● WORK INSTRUCTION
From the material below, copy every line in which the word "that" occurs.

● SOURCE DATA
┌────────

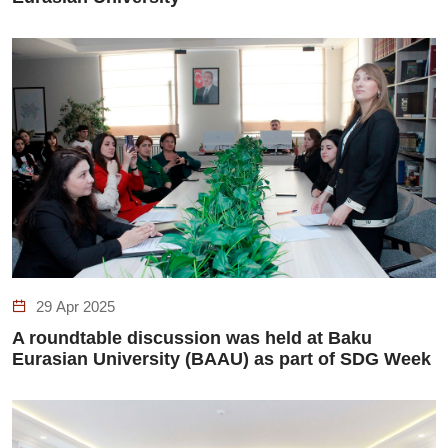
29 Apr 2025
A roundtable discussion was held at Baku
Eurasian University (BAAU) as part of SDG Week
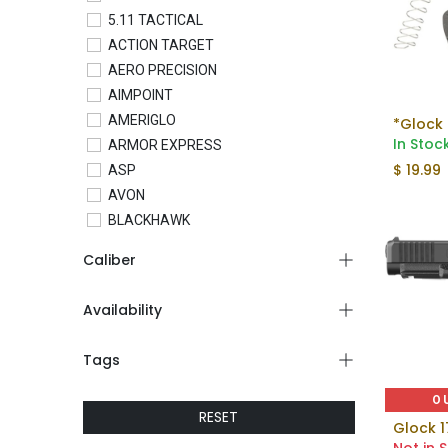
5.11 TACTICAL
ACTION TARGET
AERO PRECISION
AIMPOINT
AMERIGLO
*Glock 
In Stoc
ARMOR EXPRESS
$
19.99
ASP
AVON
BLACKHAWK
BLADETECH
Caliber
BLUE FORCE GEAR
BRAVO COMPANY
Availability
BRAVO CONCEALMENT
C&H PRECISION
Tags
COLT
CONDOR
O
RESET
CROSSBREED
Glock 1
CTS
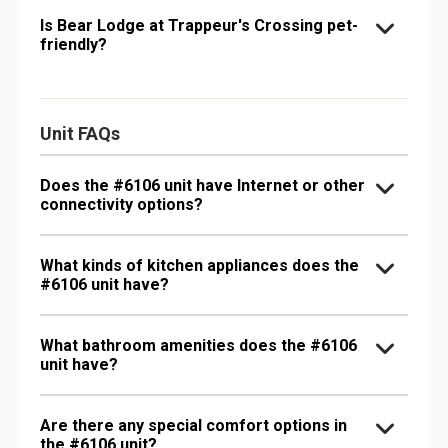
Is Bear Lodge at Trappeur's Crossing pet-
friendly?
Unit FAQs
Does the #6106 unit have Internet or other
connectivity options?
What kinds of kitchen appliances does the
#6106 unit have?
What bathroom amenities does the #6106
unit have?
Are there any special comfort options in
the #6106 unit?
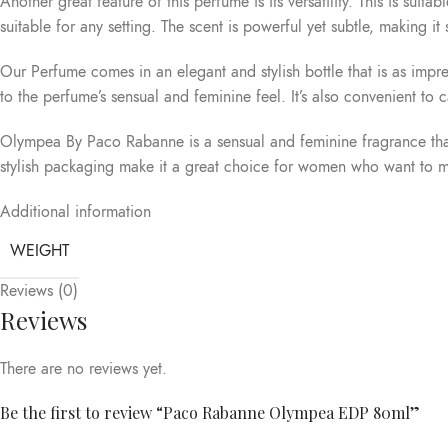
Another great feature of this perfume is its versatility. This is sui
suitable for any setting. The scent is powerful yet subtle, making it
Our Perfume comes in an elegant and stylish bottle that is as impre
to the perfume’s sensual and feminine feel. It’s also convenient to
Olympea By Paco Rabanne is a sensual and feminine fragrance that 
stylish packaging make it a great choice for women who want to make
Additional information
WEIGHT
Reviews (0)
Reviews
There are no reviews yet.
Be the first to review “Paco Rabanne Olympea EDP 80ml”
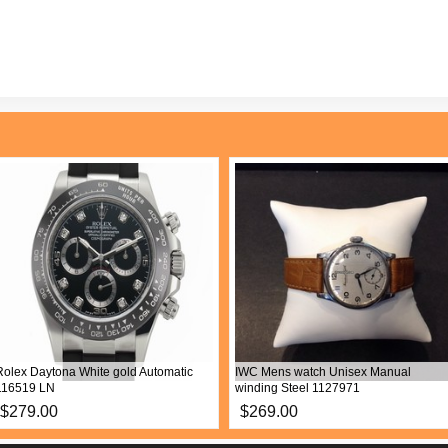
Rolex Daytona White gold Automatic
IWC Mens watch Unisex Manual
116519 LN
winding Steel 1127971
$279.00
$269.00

└────────
┌────────

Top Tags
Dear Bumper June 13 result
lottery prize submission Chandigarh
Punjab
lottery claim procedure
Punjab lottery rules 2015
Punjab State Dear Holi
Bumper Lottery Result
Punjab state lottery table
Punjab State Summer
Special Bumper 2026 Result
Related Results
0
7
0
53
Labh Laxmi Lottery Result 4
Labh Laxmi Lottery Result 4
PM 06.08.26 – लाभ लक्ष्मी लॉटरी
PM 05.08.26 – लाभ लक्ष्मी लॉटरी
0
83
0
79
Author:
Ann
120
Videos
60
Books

└────────

● TASK RESULT
Our Perfume comes in an elegant and stylish bottle that is as impre
Olympea By Paco Rabanne is a sensual and feminine fragrance that 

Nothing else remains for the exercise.